The idea was that pushing pro-Facebook news items — some of them written by the company — would improve its image in the eyes of its users, three people with knowledge of the effort said. But the move was sensitive because Facebook had not previously positioned the News Feed as a place where it burnished its own reputation. Several executives at the meeting were shocked by the proposal, one attendee said.

Project Amplify punctuated a series of decisions that Facebook has made this year to aggressively reshape its image. Since that January meeting, the company has begun a multipronged effort to change its narrative by distancing Mr. Zuckerberg from scandals, reducing outsiders’ access to internal data, burying a potentially negative report about its content and increasing its own advertising to showcase its brand.

The moves amount to a broad shift in strategy. For years, Facebook confronted crisis after crisis over privacymisinformation and hate speech on its platform by publicly apologizing.
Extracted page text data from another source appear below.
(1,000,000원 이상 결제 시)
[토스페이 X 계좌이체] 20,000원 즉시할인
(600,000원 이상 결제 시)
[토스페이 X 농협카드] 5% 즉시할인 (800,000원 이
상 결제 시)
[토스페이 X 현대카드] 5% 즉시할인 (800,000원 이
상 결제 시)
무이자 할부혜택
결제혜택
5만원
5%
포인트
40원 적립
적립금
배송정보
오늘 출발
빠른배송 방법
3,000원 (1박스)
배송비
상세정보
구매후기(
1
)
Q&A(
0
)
Mr. Zuckerberg personally took responsibility for Russian interference on the site during the 2016 presidential election and has loudly stood up for free speech online. Facebook also promised transparency into the way that it operated.

But the drumbeat of criticism on issues as varied as racist speech and vaccine misinformation has not relented. Disgruntled Facebook employees have added to the furor by speaking out against their employer and leaking internal documents. Last week, The Wall Street Journal published articles based on such documents that showed Facebook knew about many of the harms it was causing.
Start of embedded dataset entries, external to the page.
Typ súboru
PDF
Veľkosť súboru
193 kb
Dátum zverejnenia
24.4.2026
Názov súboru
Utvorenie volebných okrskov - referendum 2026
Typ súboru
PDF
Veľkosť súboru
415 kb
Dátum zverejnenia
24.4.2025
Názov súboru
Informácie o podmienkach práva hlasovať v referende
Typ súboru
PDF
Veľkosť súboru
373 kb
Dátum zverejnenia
So Facebook executives, concluding that their methods had done little to quell criticism or win supporters, decided early this year to go on the offensive, said six current and former employees, who declined to be identified for fear of reprisal.

“They’re realizing that no one else is going to come to their defense, so they need to do it and say it themselves,” said Katie Harbath, a former Facebook public policy director.

The changes have involved Facebook executives from its marketing, communications, policy and integrity teams. Alex Schultz, a 14-year company veteran who was named chief marketing officer last year, has also been influential in the image reshaping effort, said five people who worked with him. But at least one of the decisions was driven by Mr. Zuckerberg, and all were approved by him, three of the people said.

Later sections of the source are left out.